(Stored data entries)

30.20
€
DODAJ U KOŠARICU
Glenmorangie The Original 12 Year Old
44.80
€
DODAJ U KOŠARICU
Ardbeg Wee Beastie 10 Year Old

---

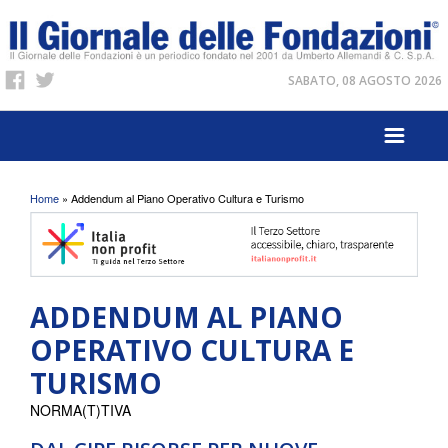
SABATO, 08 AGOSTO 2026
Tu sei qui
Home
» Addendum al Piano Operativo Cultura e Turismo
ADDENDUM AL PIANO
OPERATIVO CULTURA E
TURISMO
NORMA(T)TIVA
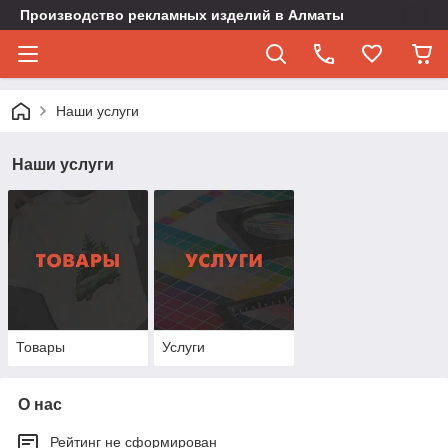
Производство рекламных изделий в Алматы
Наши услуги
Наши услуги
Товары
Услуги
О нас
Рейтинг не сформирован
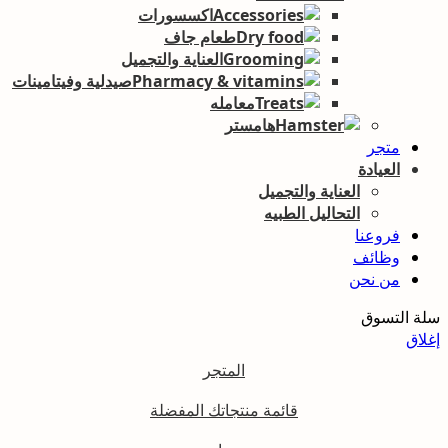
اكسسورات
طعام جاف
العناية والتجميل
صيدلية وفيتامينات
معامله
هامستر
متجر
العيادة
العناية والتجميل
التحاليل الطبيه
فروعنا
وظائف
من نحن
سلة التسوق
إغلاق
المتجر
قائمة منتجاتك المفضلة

Task details:
Whenever a line above includes the string "Year", copy it.

Solution to this exercise:
Glenmorangie The Original 12 Year Old
Ardbeg Wee Beastie 10 Year Old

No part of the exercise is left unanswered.